Request Final Confirmation
Before the app actually performs the task to fulfill the user's request, Siri will check with the App Extension to ensure everything is in place. For example, does the user have enough money in their account to make the requested payment?
Additionally, the app needs to ensure that it is providing all of the information possible to Siri so it can present it to the user and confirm that the task about to be performed meets their expectations.
Once the user has confirmed the request and the app has performed it, the app needs to again ensure that it has provided all of the results back to Siri so it can relate them to the user.
Responding to the Request
Siri has several built-in User Interfaces for each of the Domains and Actions that it knows about. However, where appropriate, the app can provide a custom Intent UI Extension to enrich the user experience by presenting the app's branding and UI or more information than was present in the request.
That said, restraint should be used when designing custom interfaces for Siri. Typically, the user is wanting to get a specific task done as quickly as possible and doesn't want to be overloaded with unnecessary information.
Care should also be taken to ensure that the custom UI looks and responds correctly in all of the different iOS devices and orientations that the user might have or be using the device.
When appropriate, use the SiriKit API to hide any redundant information already present in the default Siri UI. Yet ensure that the app is still providing the information to Siri so it can present it verbally in a Hands Free situations.
There might be situations where Siri will launch the app to fulfill the user's request, such as presenting the photos the user has requested. In these situations, don't surprise the user. Display the expected information without having intermediate steps or further interaction required. Never display information or perform a task the user isn't expecting.
Polishing the Design
There are several steps that Apple suggest to polish the design of the Conversational Interfaces. First, is by providing clear, concise vocabulary and use case examples to Siri.
One of the ways that a user discovers the app is by initiating a conversation with Siri and asking, "What can you do?" Siri will show several different things it can do, including the developer's app and the example hero use cases that it has provided via its plist
file.
How to write good example use cases:
- Ensure that the examples include the app name.
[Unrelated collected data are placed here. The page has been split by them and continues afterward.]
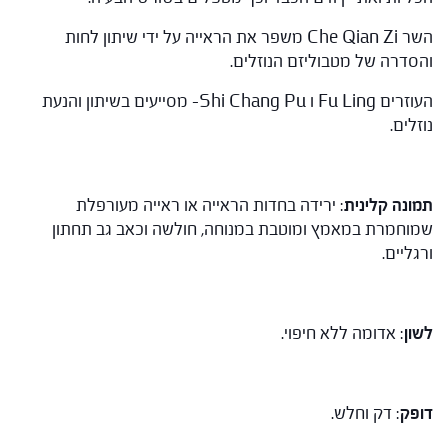
השר Che Qian Zi משפר את הראייה על ידי שיתון לחות
והסדרה של מטבוליזם הנוזלים.
העוזרים Fu Ling ו Shi Chang Pu- מסייעים בשיתון והנעת
נוזלים.
תמונה קלינית
: ירידה בחדות הראייה או ראייה מעורפלת
שמוחמרת במאמץ ומוטבת במנוחה, חולשה וכאב גב תחתון
ורגליים.
לשון
: אדומה ללא חיפוי.
דופק
: דק וחלש.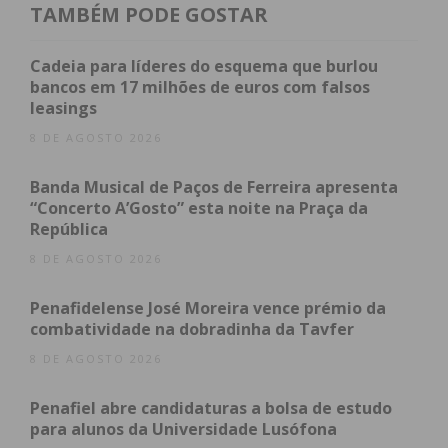
TAMBÉM PODE GOSTAR
“Foi, indubitavelmente, uma experiência
enriquecedora e cheia de emoções, para todos os
Cadeia para líderes do esquema que burlou
intervenientes! Já estamos à espera da próxima
bancos em 17 milhões de euros com falsos
leasings
Biblioteca Humana, agora dirigida para os alunos
da área das Ciências e Tecnologias…”.
8 DE AGOSTO 2026
Banda Musical de Paços de Ferreira apresenta
“Concerto A’Gosto” esta noite na Praça da
República
8 DE AGOSTO 2026
Subscreva a newsletter do
Imediato
Penafidelense José Moreira vence prémio da
combatividade na dobradinha da Tavfer
8 DE AGOSTO 2026
Assine nossa newsletter por e-mail e
obtenha de forma regular a informação
Penafiel abre candidaturas a bolsa de estudo
atualizada.
para alunos da Universidade Lusófona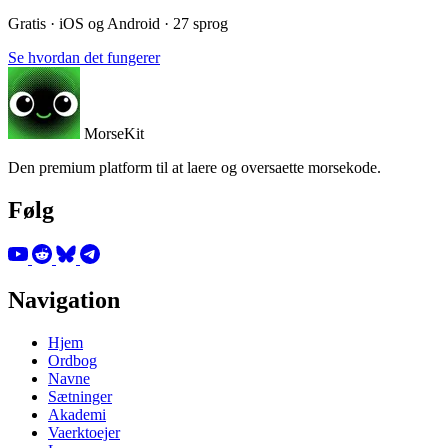
Gratis · iOS og Android · 27 sprog
Se hvordan det fungerer
MorseKit
Den premium platform til at laere og oversaette morsekode.
Følg
Navigation
Hjem
Ordbog
Navne
Sætninger
Akademi
Vaerktoejer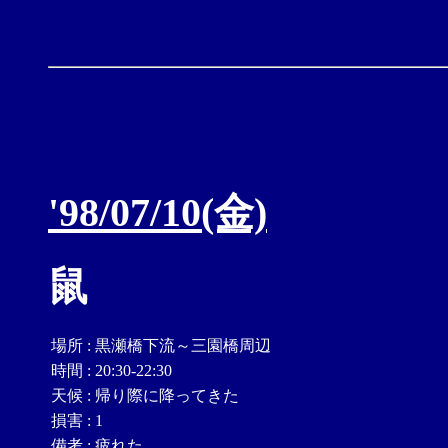
'98/07/10(金)
鼠
場所
:
黒瀬橋下流～三園橋周辺
時間
:
20:30-22:30
天候
:
帰り際に降ってきた
損害
:
1
備考
:
疲れた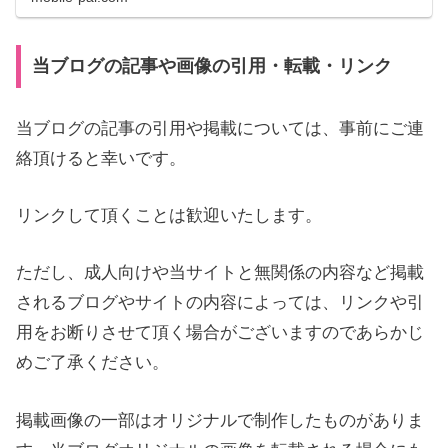
当ブログの記事や画像の引用・転載・リンク
当ブログの記事の引用や掲載については、事前にご連
絡頂けると幸いです。
リンクして頂くことは歓迎いたします。
ただし、成人向けや当サイトと無関係の内容など掲載
されるブログやサイトの内容によっては、リンクや引
用をお断りさせて頂く場合がございますのであらかじ
めご了承ください。
掲載画像の一部はオリジナルで制作したものがありま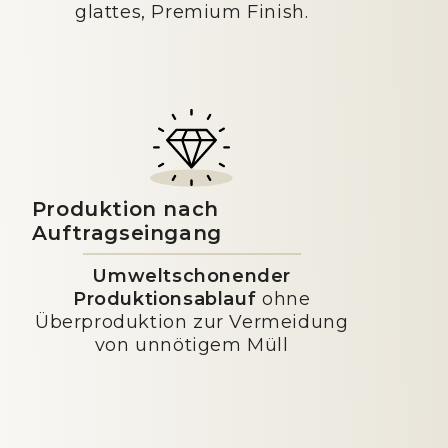
glattes, Premium Finish.
Produktion nach
Auftragseingang
Umweltschonender
Produktionsablauf
ohne
Überproduktion zur Vermeidung
von unnötigem Müll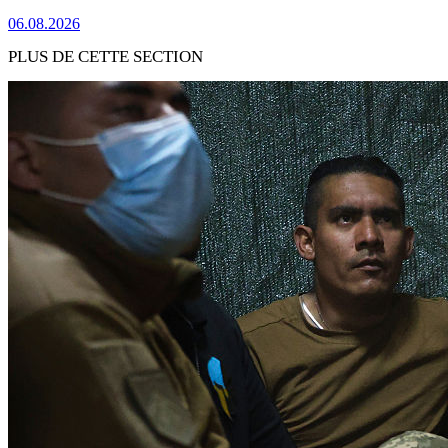
06.08.2026
PLUS DE CETTE SECTION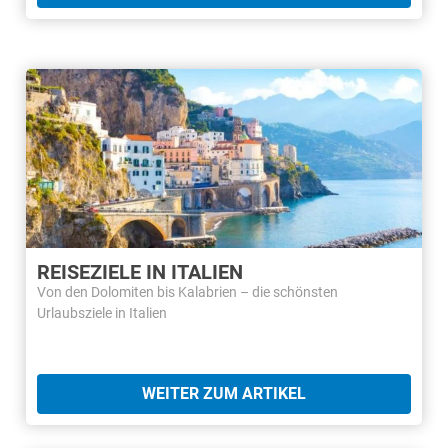
REISEZIELE IN ITALIEN
Von den Dolomiten bis Kalabrien – die schönsten
Urlaubsziele in Italien
WEITER ZUM ARTIKEL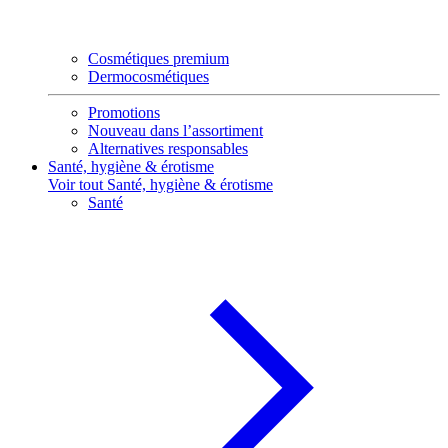
Cosmétiques premium
Dermocosmétiques
Promotions
Nouveau dans l’assortiment
Alternatives responsables
Santé, hygiène & érotisme
Voir tout Santé, hygiène & érotisme
Santé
- Keep the example short and to-the-point.
- Provide multiple examples for each of the Intents that the app supports.
- Prioritize both the Intents and the examples within them based on the most common use cases for the app.
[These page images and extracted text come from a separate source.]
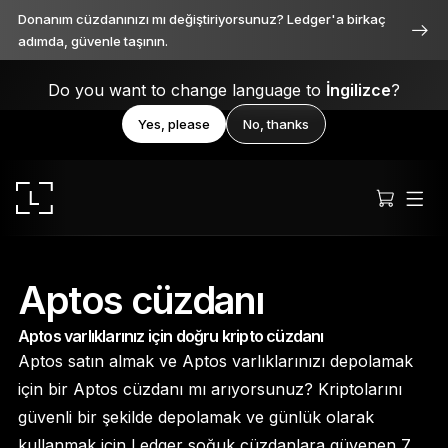
Donanım cüzdanınızı mı değiştiriyorsunuz? Ledger'a birkaç
adımda, güvenle taşının.
Do you want to change language to
İngilizce
?
Yes, please
No, thanks
Aptos cüzdanı
Aptos varlıklarınız için doğru kripto cüzdanı
Ledger Stax
Aptos satın almak ve Aptos varlıklarınızı depolamak
Her açıdan birinci sınıf
için bir Aptos cüzdanı mı arıyorsunuz? Kriptolarını
güvenli bir şekilde depolamak ve günlük olarak
kullanmak için Ledger soğuk cüzdanlara güvenen 7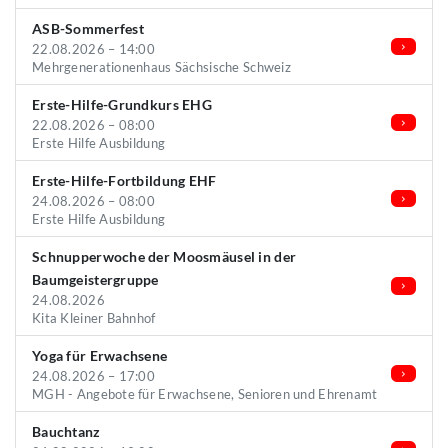
ASB-Sommerfest
22.08.2026 – 14:00
Mehrgenerationenhaus Sächsische Schweiz
Erste-Hilfe-Grundkurs EHG
22.08.2026 – 08:00
Erste Hilfe Ausbildung
Erste-Hilfe-Fortbildung EHF
24.08.2026 – 08:00
Erste Hilfe Ausbildung
Schnupperwoche der Moosmäusel in der
Baumgeistergruppe
24.08.2026
Kita Kleiner Bahnhof
Yoga für Erwachsene
24.08.2026 – 17:00
MGH - Angebote für Erwachsene, Senioren und Ehrenamt
Bauchtanz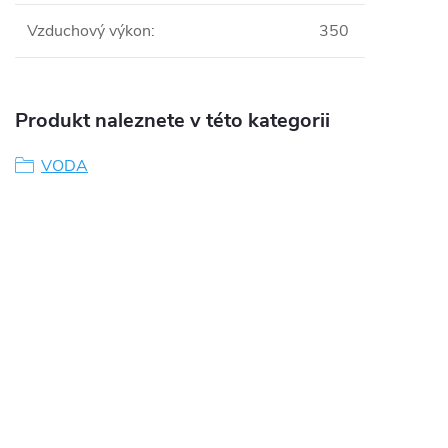
Vzduchový výkon
:
350
Produkt naleznete v této kategorii
VODA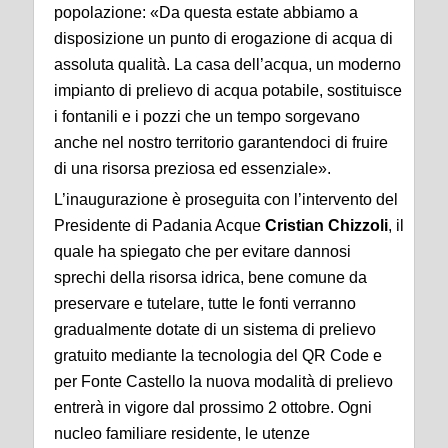
popolazione: «Da questa estate abbiamo a
disposizione un punto di erogazione di acqua di
assoluta qualità. La casa dell’acqua, un moderno
impianto di prelievo di acqua potabile, sostituisce
i fontanili e i pozzi che un tempo sorgevano
anche nel nostro territorio garantendoci di fruire
di una risorsa preziosa ed essenziale».
L’inaugurazione è proseguita con l’intervento del
Presidente di Padania Acque
Cristian Chizzoli
, il
quale ha spiegato che per evitare dannosi
sprechi della risorsa idrica, bene comune da
preservare e tutelare, tutte le fonti verranno
gradualmente dotate di un sistema di prelievo
gratuito mediante la tecnologia del QR Code e
per Fonte Castello la nuova modalità di prelievo
entrerà in vigore dal prossimo 2 ottobre. Ogni
nucleo familiare residente, le utenze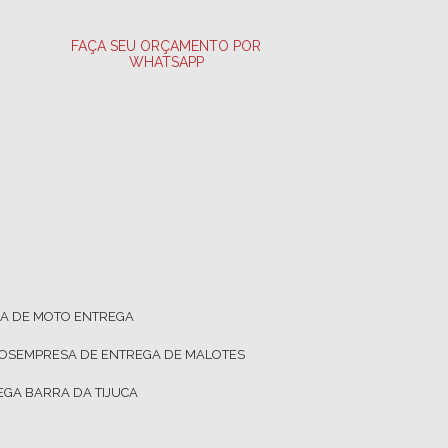
FAÇA SEU ORÇAMENTO POR
WHATSAPP
SA DE MOTO ENTREGA
TOS
EMPRESA DE ENTREGA DE MALOTES
EGA BARRA DA TIJUCA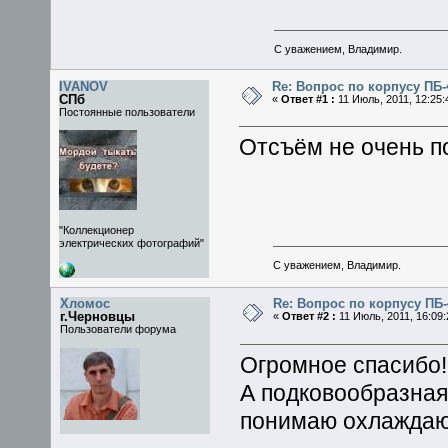
С уважением, Владимир.
IVANOV
Re: Вопрос по корпусу ПБ-
СПб
«
Ответ #1 :
11 Июль, 2011, 12:25:
Постоянные пользователи
Отсъём не очень по
"Коллекционер
электрических фотографий"
С уважением, Владимир.
Хломос
Re: Вопрос по корпусу ПБ-
г.Черновцы
«
Ответ #2 :
11 Июль, 2011, 16:09:
Пользователи форума
Огромное спасибо!
А подковообразная 
понимаю охлаждаю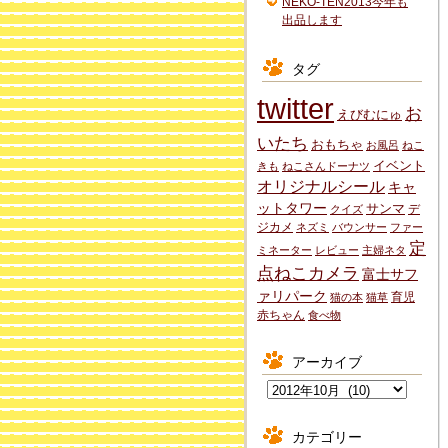
NEKO-TEN2013今年も
出品します
タグ
twitter
お
えびむにゅ
いたち
おもちゃ
お風呂
ねこ
イベント
きも
ねこさんドーナツ
オリジナルシール
キャ
ットタワー
サンマ
デ
クイズ
ジカメ
ネズミ
バウンサー
ファー
定
ミネーター
レビュー
主婦ネタ
点ねこカメラ
富士サフ
ァリパーク
育児
猫の本
猫草
赤ちゃん
食べ物
アーカイブ
ア
ー
カ
カテゴリー
イ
- Ensure that the app provides localized examples.
- Ensure that each example given works as expected within the app.
- Avoid addressing Siri in the examples, so don't include text like "Hey Siri..."
- Avoid any unnecessary pleasantries such as "please" or "thank you".
Take the appropriate time to explore and experiment on how the app can shape the conversation that Siri is having with the user on its behalf. Make sure to talk with typical users throughout the process, as their interactions with and expectations of the app might change over time.
Always remember to test the app in different situations and all of the different methods to invoke a conversation with Siri. Test in real world locations the user's might be using the app, away from the office and desk.
Strive to have the conversations with Siri (on behalf of the app) be fluid, natural and "feel just right".
Summary
This article has covered the key concepts required to use SiriKit and shown it can interact with the Xamarin.iOS apps to provide services that are accessible to the user using Siri and the Maps app on an iOS device.